When LiveCore creates conditions it is expected that outcome Ids are unique, but it is not checked. https://github.com/Azuro-protocol/Azuro-v2/blob/200ebfec987201cfdfe3fc3e8672ba78d3e58c7e/contracts/ClientCoreBase.sol#L189-L212
In case of duplicates provided in conditionData.outcomes
, outcomeNumbers
will write a duplicate outcomeId a few times, keeping in the storage only the last incremented index.

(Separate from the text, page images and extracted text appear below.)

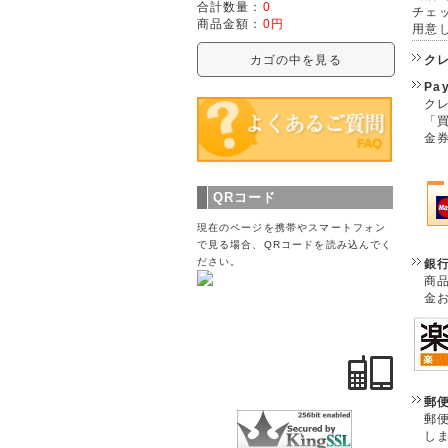
合計数量：
0
チェ
商品金額：
0円
用意
カゴの中を見る
ク
Pa
クレ
「
金
QRコード
現在のページを携帯やスマートフォン
で見る場合、QRコードを読み込んでく
ださい。
銀
商
金
郵
郵
し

Consider checking for duplicates of outcomes in ClientCoreBase._createCondition()
.
During the bet operation the are two minOdds
arguments in inputs.
The first one - BetData.minOdds
https://github.com/Azuro-protocol/Azuro-v2/blob/813b4aa0afbfd4b5b73c539b336291fdd13b229a/contracts/LiveCore.sol#L90C37-L90C37
The second one - inside BetData.data
decoded to OrderData.minOdds
https://github.com/Azuro-protocol/Azuro-v2/blob/813b4aa0afbfd4b5b73c539b336291fdd13b229a/contracts/LiveCore.sol#L93
In fact, only the second one is taken in the following logic: https://github.com/Azuro-protocol/Azuro-v2/blob/813b4aa0afbfd4b5b73c539b336291fdd13b229a/contracts/LiveCore.sol#L111
But inputted BetData.minOdds
is not used.
Consider removing the first input BetData.minOdds
.
OR
If you wish minimal changes, you make additional checks, that order.clientBetData.minOdds == betData.minOdds
OR
If betData.minOdds
will be left ignored - you can check that it is equal to zero
LP._checkFee()
is invoked when fees are updated.
function _checkFee() internal view {
if (
_getFee(FeeType.DAO) +
_getFee(FeeType.DATA_PROVIDER) +
_getFee(FeeType.AFFILIATES) >
FixedMath.ONE
) revert IncorrectFee();
}
The sum of three fees is compared with 100%. Probably, 100% is not a desired scenario. Moreover, we expect that there is some expected number that looks realistic, far less than 100%.
Consider introducing some value like MAX_FEE
that you see as a reasonable maximum for the sum of all fees.
The security review does not give any warranties on the security of the code. The security review is not investment advice.